Data supplied -
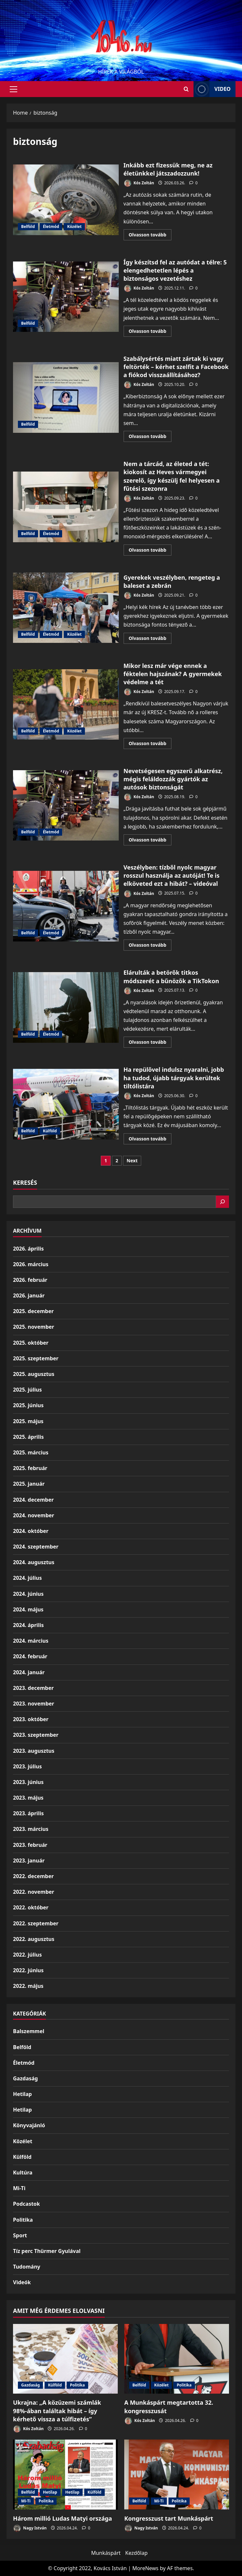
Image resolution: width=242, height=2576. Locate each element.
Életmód (51, 226)
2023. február (30, 1844)
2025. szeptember (36, 1358)
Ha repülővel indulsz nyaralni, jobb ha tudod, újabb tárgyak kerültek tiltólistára (66, 1104)
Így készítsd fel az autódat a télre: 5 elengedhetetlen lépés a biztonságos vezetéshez (66, 297)
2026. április (28, 1248)
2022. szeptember (36, 1923)
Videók (22, 2282)
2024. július (27, 1577)
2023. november (33, 1703)
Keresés (25, 1182)
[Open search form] (186, 89)
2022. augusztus (33, 1939)
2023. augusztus (33, 1750)
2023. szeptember (36, 1734)
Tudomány (26, 2266)
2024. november (33, 1515)
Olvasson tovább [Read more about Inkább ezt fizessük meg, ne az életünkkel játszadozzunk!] (150, 235)
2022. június (28, 1970)
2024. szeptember (36, 1546)
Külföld (50, 1131)
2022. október (30, 1907)
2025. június (28, 1405)
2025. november (33, 1326)
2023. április (28, 1813)
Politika (23, 2219)
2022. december (33, 1876)
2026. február (30, 1279)
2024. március (30, 1640)
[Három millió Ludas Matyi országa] (65, 2475)
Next (132, 1160)
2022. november (33, 1891)
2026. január (29, 1295)
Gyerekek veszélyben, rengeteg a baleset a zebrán (66, 608)
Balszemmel (28, 2031)
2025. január (29, 1483)
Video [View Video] (212, 89)
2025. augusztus (33, 1374)
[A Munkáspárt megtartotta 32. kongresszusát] (176, 2359)
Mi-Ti (19, 2188)
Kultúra (23, 2172)
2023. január (29, 1860)
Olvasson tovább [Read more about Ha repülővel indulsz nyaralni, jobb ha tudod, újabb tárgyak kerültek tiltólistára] (150, 1139)
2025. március (30, 1452)
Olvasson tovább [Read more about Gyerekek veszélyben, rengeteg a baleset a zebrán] (150, 639)
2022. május (28, 1985)
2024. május (28, 1609)
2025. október (30, 1342)
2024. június (28, 1593)
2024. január (29, 1672)
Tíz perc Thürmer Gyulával (47, 2251)
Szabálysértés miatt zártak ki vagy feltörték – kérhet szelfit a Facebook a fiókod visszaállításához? (66, 397)
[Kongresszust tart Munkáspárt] (176, 2475)
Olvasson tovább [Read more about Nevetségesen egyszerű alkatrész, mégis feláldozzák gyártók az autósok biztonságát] (150, 840)
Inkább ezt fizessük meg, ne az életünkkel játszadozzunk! (66, 199)
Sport (20, 2235)
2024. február (30, 1656)
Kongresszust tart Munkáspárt (168, 2518)
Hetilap (22, 2094)
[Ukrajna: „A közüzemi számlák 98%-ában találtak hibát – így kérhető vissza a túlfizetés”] (65, 2359)
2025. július (27, 1389)
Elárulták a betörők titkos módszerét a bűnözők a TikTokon (66, 1007)
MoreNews (145, 2568)
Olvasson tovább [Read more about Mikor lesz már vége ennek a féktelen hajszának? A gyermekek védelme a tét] (150, 744)
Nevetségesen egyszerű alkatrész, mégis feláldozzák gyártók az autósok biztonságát (66, 805)
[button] (13, 89)
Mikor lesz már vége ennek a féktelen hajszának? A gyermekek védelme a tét (66, 704)
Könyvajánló (29, 2125)
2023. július (27, 1766)
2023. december (33, 1687)
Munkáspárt (106, 2552)
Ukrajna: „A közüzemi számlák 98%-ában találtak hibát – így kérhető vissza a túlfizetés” (57, 2411)
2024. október (30, 1531)
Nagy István (30, 2528)
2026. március (30, 1264)
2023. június (28, 1782)
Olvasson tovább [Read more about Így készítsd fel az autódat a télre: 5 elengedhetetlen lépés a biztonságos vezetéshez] (150, 332)
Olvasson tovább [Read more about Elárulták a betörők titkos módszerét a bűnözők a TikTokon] (150, 1043)
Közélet (74, 226)
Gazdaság (25, 2078)
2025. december (33, 1311)
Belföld (28, 226)
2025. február (30, 1468)
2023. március (30, 1829)
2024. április (28, 1625)
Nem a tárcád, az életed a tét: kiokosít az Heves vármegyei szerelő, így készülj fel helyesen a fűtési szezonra (66, 507)
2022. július (27, 1954)
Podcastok (26, 2203)
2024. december (33, 1499)
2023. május (28, 1797)
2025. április (28, 1436)
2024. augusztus (33, 1562)
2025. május (28, 1421)
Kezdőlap (136, 2552)
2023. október (30, 1719)
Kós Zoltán (139, 183)
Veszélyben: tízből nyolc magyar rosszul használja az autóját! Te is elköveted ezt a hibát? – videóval (66, 906)
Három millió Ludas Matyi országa (62, 2518)
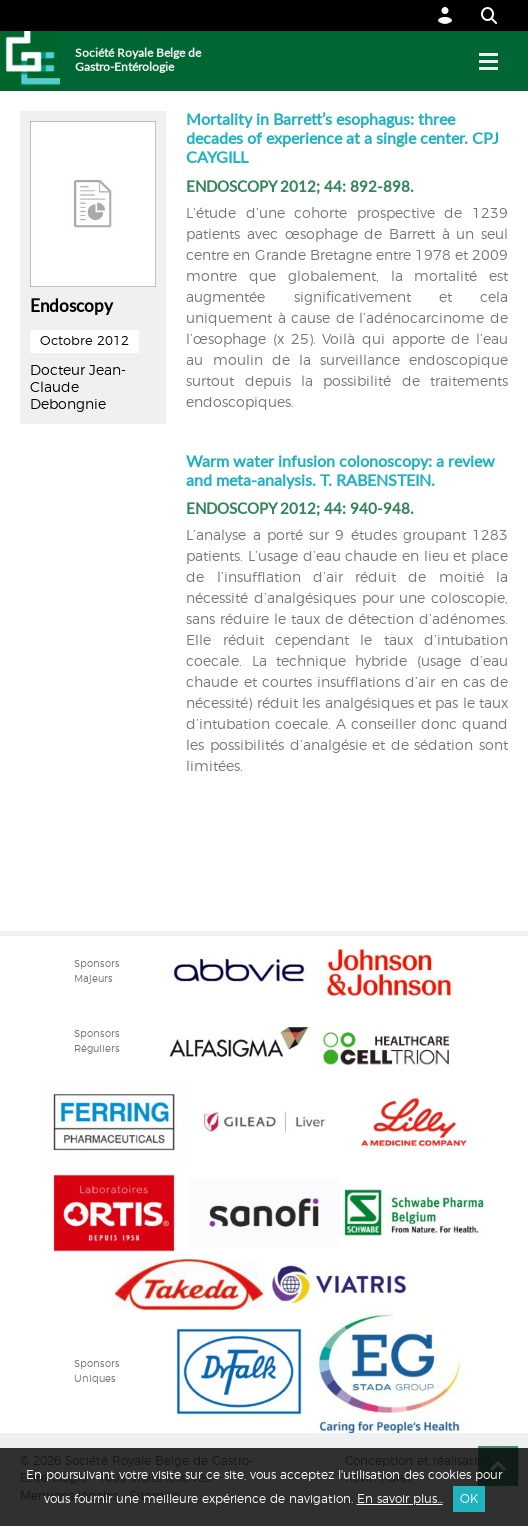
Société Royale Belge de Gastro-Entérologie (138, 60)
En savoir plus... (400, 1499)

Action item -
Total lines holding "hibát" in the records: report this figure alone.

Answer -
3